Inspiration

Through our friend's experiences working at doctors' offices, we were reminded how deadly colon cancer can be—and how a single miss by a radiologist can change a life. We believe technology should reduce that risk, not add to it. We named the project Semicolon because we don’t want to stop at colon cancer; our goal is to expand to many cancers.

What it does

Semicolon lets a user input clinical data about a colon tumor, upload a tumor scan, or use both together. The system predicts whether the tumor is malignant or benign, with the option to fuse modalities for higher confidence.

How we built it

We built the backend with Python and FastAPI, using TensorFlow to train and test our computer-vision model and to serve predictions to the frontend. The UI is built with Vite + React and Tailwind CSS for a fast, clean user experience.

Challenges we ran into

Time was our biggest constraint. Connecting the frontend to the backend reliably under hackathon pressure was tricky, and getting a model trained, tuned, and evaluated quickly required careful prioritization.

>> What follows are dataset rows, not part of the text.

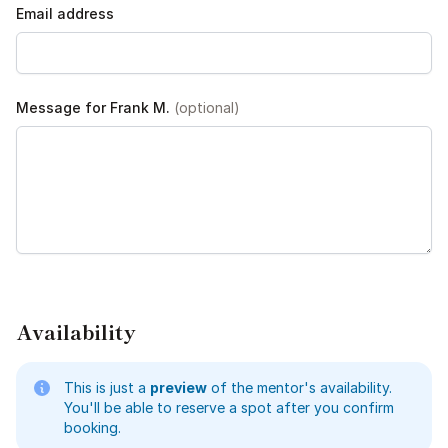
Email address
Message for Frank M.
(optional)
Availability
This is just a
preview
of the mentor's availability.
You'll be able to reserve a spot after you confirm
booking.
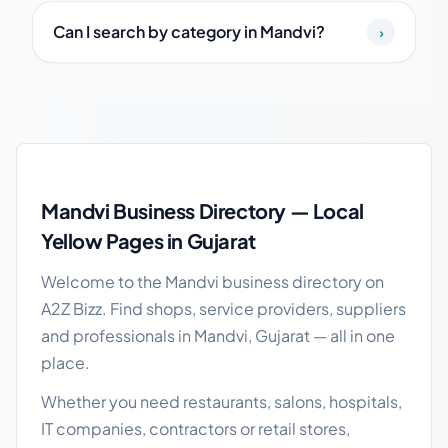
Can I search by category in Mandvi?
›
Mandvi local business guide
Mandvi Business Directory — Local
Yellow Pages in Gujarat
Welcome to the Mandvi business directory on
A2Z Bizz. Find shops, service providers, suppliers
and professionals in Mandvi, Gujarat — all in one
place.
Whether you need restaurants, salons, hospitals,
IT companies, contractors or retail stores,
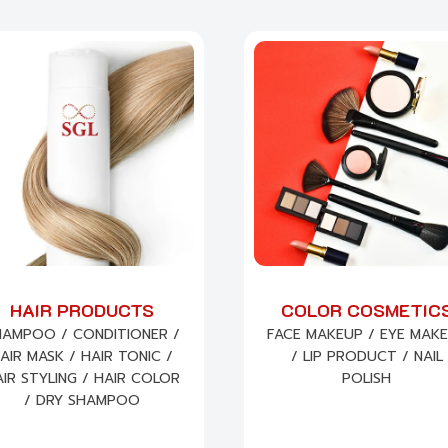
HAIR PRODUCTS
COLOR COSMETIC
HAMPOO / CONDITIONER /
FACE MAKEUP / EYE MAK
AIR MASK / HAIR TONIC /
/ LIP PRODUCT / NAIL
IR STYLING / HAIR COLOR
POLISH
/ DRY SHAMPOO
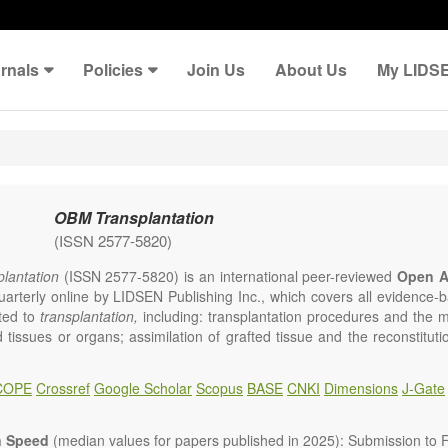
rnals
Policies
Join Us
About Us
My LIDS
OBM Transplantation
(ISSN 2577-5820)
lantation
(ISSN 2577-5820) is an international peer-reviewed
Open A
uarterly online by LIDSEN Publishing Inc., which covers all evidence-ba
ated to
transplantation,
including: transplantation procedures and the 
d tissues or organs; assimilation of grafted tissue and the reconstitut
rts of organs; transplantation of heart, lung, kidney, liver, pancreatic 
 Areas related to clinical and experimental transplantation are also of i
COPE
Crossref
Google Scholar
Scopus
BASE
CNKI
Dimensions
J-Gate
lantation
is committed to rapid review and publication, and we aim 
al transplant community with high accessibility as well as relevant an
n Speed
(median values for papers published in 2025): Submission to Fi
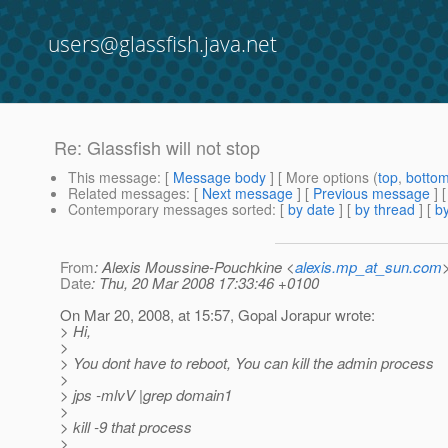
users@glassfish.java.net
Re: Glassfish will not stop
This message
: [
Message body
] [ More options (
top
,
botto
Related messages
:
[
Next message
] [
Previous message
] 
Contemporary messages sorted
: [
by date
] [
by thread
] [
by
From
: Alexis Moussine-Pouchkine <
alexis.mp_at_sun.com
Date
: Thu, 20 Mar 2008 17:33:46 +0100
On Mar 20, 2008, at 15:57, Gopal Jorapur wrote:
> Hi,
>
> You dont have to reboot, You can kill the admin process
>
> jps -mlvV |grep domain1
>
> kill -9 that process
>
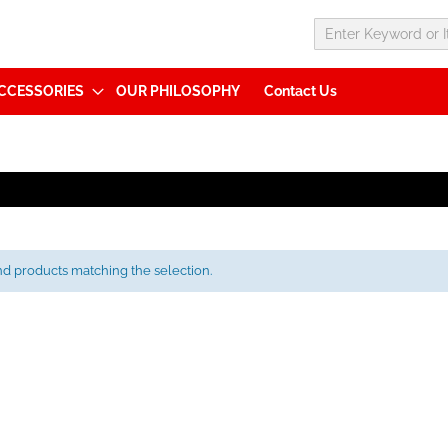
CCESSORIES
OUR PHILOSOPHY
Contact Us
nd products matching the selection.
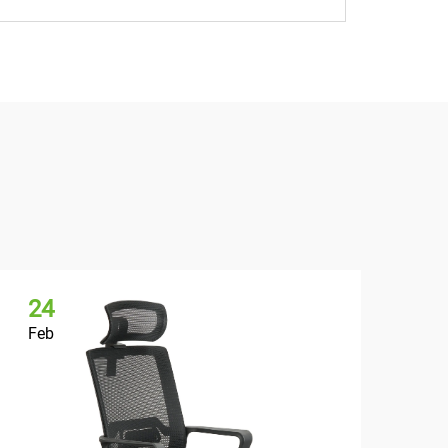
24
2
Feb
Fe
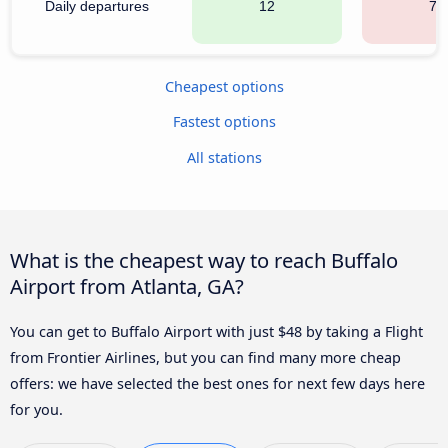
Daily departures
12
70
Cheapest options
Fastest options
All stations
What is the cheapest way to reach Buffalo
Airport from Atlanta, GA?
You can get to Buffalo Airport with just $48 by taking a Flight
from Frontier Airlines, but you can find many more cheap
offers: we have selected the best ones for next few days here
for you.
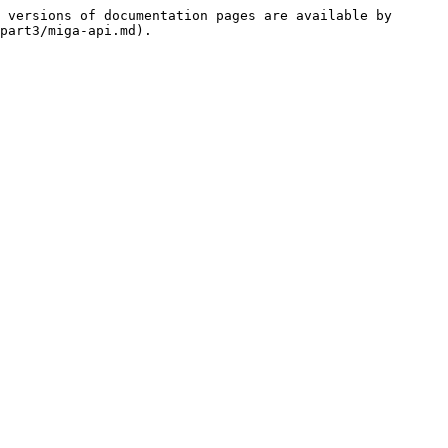
 versions of documentation pages are available by 
part3/miga-api.md).
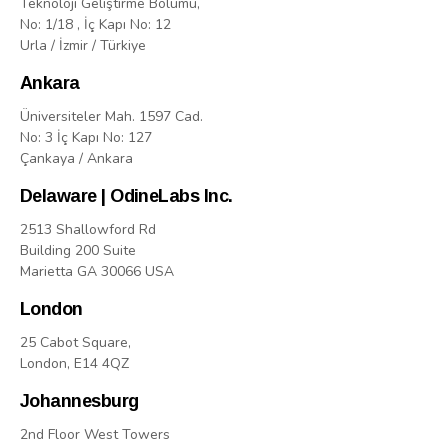
Teknoloji Geliştirme Bölümü,
No: 1/18 , İç Kapı No: 12
Urla / İzmir / Türkiye
Ankara
Üniversiteler Mah. 1597 Cad.
No: 3 İç Kapı No: 127
Çankaya / Ankara
Delaware | OdineLabs Inc.
2513 Shallowford Rd
Building 200 Suite
Marietta GA 30066 USA
London
25 Cabot Square,
London, E14 4QZ
Johannesburg
2nd Floor West Towers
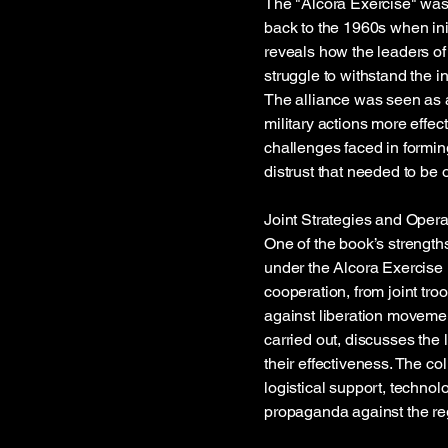
The "Alcora Exercise" was 
back to the 1960s when in
reveals how the leaders of 
struggle to withstand the i
The alliance was seen as a
military actions more effect
challenges faced in forming
distrust that needed to be
Joint Strategies and Opera
One of the book’s strengths
under the Alcora Exercise 
cooperation, from joint tro
against liberation moveme
carried out, discusses the 
their effectiveness. The c
logistical support, technol
propaganda against the re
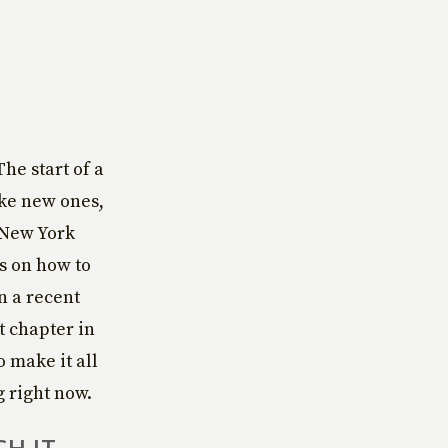
he start of a
ake new ones,
e New York
ts on how to
n a recent
t chapter in
o make it all
g right now.
CH IT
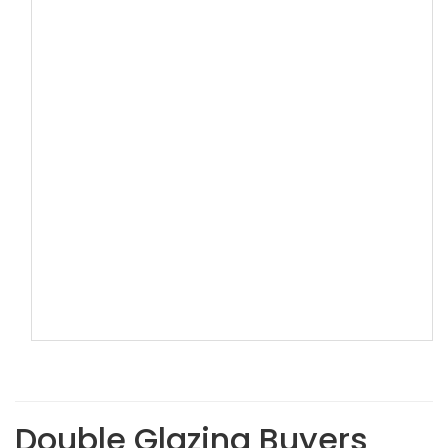
Double Glazing Buyers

Accomplishments that we’re proud of

We shipped a smooth, responsive frontend and successfully ran our computer-vision model on tumor images end-to-end. Seeing the full flow—from input to prediction—working was a major milestone.

What we learned

We deepened our understanding of TensorFlow, improved our TypeScript/React skills, and learned how to stand up a lightweight FastAPI service to bridge ML and the web app.

What’s next for Semicolon

Next, we’ll implement the clinical-data ML component and fuse it with imaging for stronger predictions. We plan to benchmark our model against Gemini to compare accuracy and reliability. We’ll also complete the patient-to-doctor connection: matching users to nearby specialists in their specific cancer type and factoring in location, insurance, and other compatibility signals.